I don’t know if it was landing on Zyprexa that lifted the delusions or if it was just the passage of time, but I’m grateful every day for my recovery.

@Terra I’ve heard lots of stories of schizophrenics dressing inappropriately for the climate. I’m sorry to hear about the delusions, the worst ones are the ones that turn you against your family. I initially interpreted my mom’s attempt to get me help as her wanting to lock me up in a ward diabolically. I now realize in hindsight she was just trying to help. I’m not familiar with Zydis, but I did take Seroquel for a year and it made my hallucinations worse. We thought the disease was progressing but then we switched to a different antipsychotic and almost all my visual hallucinations vanished with the med change. That being said, seroquel might not have that effect on your son.
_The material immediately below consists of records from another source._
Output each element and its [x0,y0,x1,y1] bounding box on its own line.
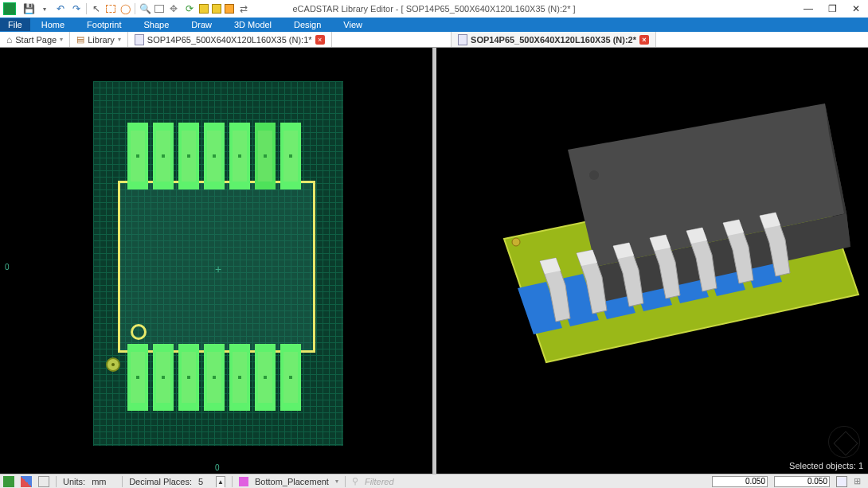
pad-row-top [127,123,301,189]
pad[interactable] [204,344,225,411]
pad[interactable] [280,344,301,411]
pan-icon[interactable]: ✥ [167,2,180,15]
pin1-marker-circle [131,324,147,340]
dropdown-icon[interactable]: ▾ [118,36,121,43]
menu-draw[interactable]: Draw [180,18,223,31]
tab-label: SOP14P65_500X640X120L160X35 (N):1* [147,35,312,45]
window-title: eCADSTAR Library Editor - [ SOP14P65_500… [292,4,575,14]
library-icon: ▤ [76,34,84,45]
svg-point-26 [512,238,520,246]
menu-3dmodel[interactable]: 3D Model [223,18,283,31]
tab-doc2[interactable]: SOP14P65_500X640X120L160X35 (N):2* × [451,32,656,47]
document-icon [135,34,144,45]
menu-file[interactable]: File [0,18,30,31]
separator [135,3,135,14]
rect-select-icon[interactable] [106,5,115,13]
swap-icon[interactable]: ⇄ [237,2,250,15]
pad[interactable] [280,123,301,189]
filtered-label: Filtered [365,477,394,486]
layer-swatch[interactable] [239,477,248,486]
dropdown-icon[interactable]: ▾ [60,36,63,43]
filter-icon[interactable]: ⚲ [352,476,358,486]
status-icon-3[interactable] [38,476,49,487]
units-label: Units: [63,477,85,486]
redo-icon[interactable]: ↷ [70,2,83,15]
status-bar: Units: mm Decimal Places: 5 ▲ Bottom_Pla… [0,474,868,488]
pad[interactable] [229,344,250,411]
pad[interactable] [178,344,199,411]
document-tab-strip: ⌂ Start Page ▾ ▤ Library ▾ SOP14P65_500X… [0,32,868,48]
quick-access-toolbar: 💾 ▾ ↶ ↷ ↖ ◯ 🔍 ✥ ⟳ ⇄ [19,2,253,15]
zoom-fit-icon[interactable] [154,5,164,13]
pad[interactable] [153,344,174,411]
menu-footprint[interactable]: Footprint [76,18,132,31]
pad[interactable] [178,123,199,189]
pad[interactable] [204,123,225,189]
decimals-spinner[interactable]: ▲ [216,476,225,487]
title-bar: 💾 ▾ ↶ ↷ ↖ ◯ 🔍 ✥ ⟳ ⇄ eCADSTAR Library Edi… [0,0,868,18]
separator [86,3,87,14]
active-layer[interactable]: Bottom_Placement [255,477,329,486]
home-icon: ⌂ [6,34,12,45]
document-icon [458,34,467,45]
app-icon [3,2,16,15]
tab-label: Library [88,35,115,45]
close-icon[interactable]: × [315,35,325,45]
save-icon[interactable]: 💾 [22,2,35,15]
menu-bar: File Home Footprint Shape Draw 3D Model … [0,18,868,32]
origin-marker [106,357,120,372]
snap-icon[interactable] [836,476,847,487]
layer-dropdown-icon[interactable]: ▾ [335,478,338,485]
decimals-value[interactable]: 5 [198,477,209,486]
selection-count: Selected objects: 1 [789,461,863,470]
tab-label: SOP14P65_500X640X120L160X35 (N):2* [471,35,636,45]
pad[interactable] [255,123,276,189]
tab-library[interactable]: ▤ Library ▾ [70,32,128,47]
cursor-icon[interactable]: ↖ [90,2,103,15]
coord-x-input[interactable] [712,476,768,487]
status-icon-1[interactable] [3,476,14,487]
layer-yellow2-icon[interactable] [212,4,221,14]
layer-yellow-icon[interactable] [199,4,209,14]
axis-x-zero: 0 [215,463,220,472]
status-icon-2[interactable] [21,476,32,487]
tab-doc1[interactable]: SOP14P65_500X640X120L160X35 (N):1* × [128,32,332,47]
close-window-button[interactable]: ✕ [844,0,868,18]
coord-y-input[interactable] [774,476,830,487]
pad[interactable] [153,123,174,189]
menu-design[interactable]: Design [283,18,332,31]
menu-view[interactable]: View [332,18,373,31]
dropdown-icon[interactable]: ▾ [38,2,51,15]
lock-icon[interactable]: ⊞ [854,476,865,487]
pad[interactable] [127,123,148,189]
layer-cyan-icon[interactable] [225,4,234,14]
view-cube[interactable] [828,426,860,458]
minimize-button[interactable]: — [796,0,820,18]
pad[interactable] [255,344,276,411]
svg-point-11 [589,170,599,180]
undo-icon[interactable]: ↶ [54,2,67,15]
axis-y-zero: 0 [5,263,10,271]
units-value[interactable]: mm [92,477,115,486]
pad[interactable] [229,123,250,189]
menu-shape[interactable]: Shape [133,18,181,31]
footprint-2d-viewport[interactable]: + 0 0 [0,48,432,474]
decimals-label: Decimal Places: [129,477,192,486]
model-3d-viewport[interactable]: Selected objects: 1 [436,48,869,474]
menu-home[interactable]: Home [30,18,76,31]
maximize-button[interactable]: ❐ [820,0,844,18]
lasso-icon[interactable]: ◯ [119,2,131,15]
close-icon[interactable]: × [639,35,649,45]
tab-label: Start Page [15,35,57,45]
refresh-icon[interactable]: ⟳ [183,2,196,15]
main-workspace: + 0 0 [0,48,868,474]
tab-start-page[interactable]: ⌂ Start Page ▾ [0,32,70,47]
center-cross: + [215,263,221,275]
zoom-area-icon[interactable]: 🔍 [139,2,151,15]
pad-row-bottom [127,344,301,411]
pad[interactable] [127,344,148,411]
I wish I had learned how to talk someone out of delusions, simply because I’d been in that situation, but in my experience with my brother that’s just not the case. I can’t get through to him no matter what I try to say or do. He thinks he’s destined for greatness and that the voices are a psychic gift. I’m hoping he hits the point of revelation like I did where he just flat out realizes he’s sick, but seeing as how that took me 3 years, I probably shouldn’t hold my breath.

Best of luck to you guys, this disease sucks so much and you’re troopers for helping your loved ones through it.

I really made my mom’s life hard for 3 years, but having my original relationship with her restored is worth it to me in exchange for that feeling of specialness that the disease gave me. I just feel awful that she’s going to go through it again now that my brother is showing symptoms (started early this year).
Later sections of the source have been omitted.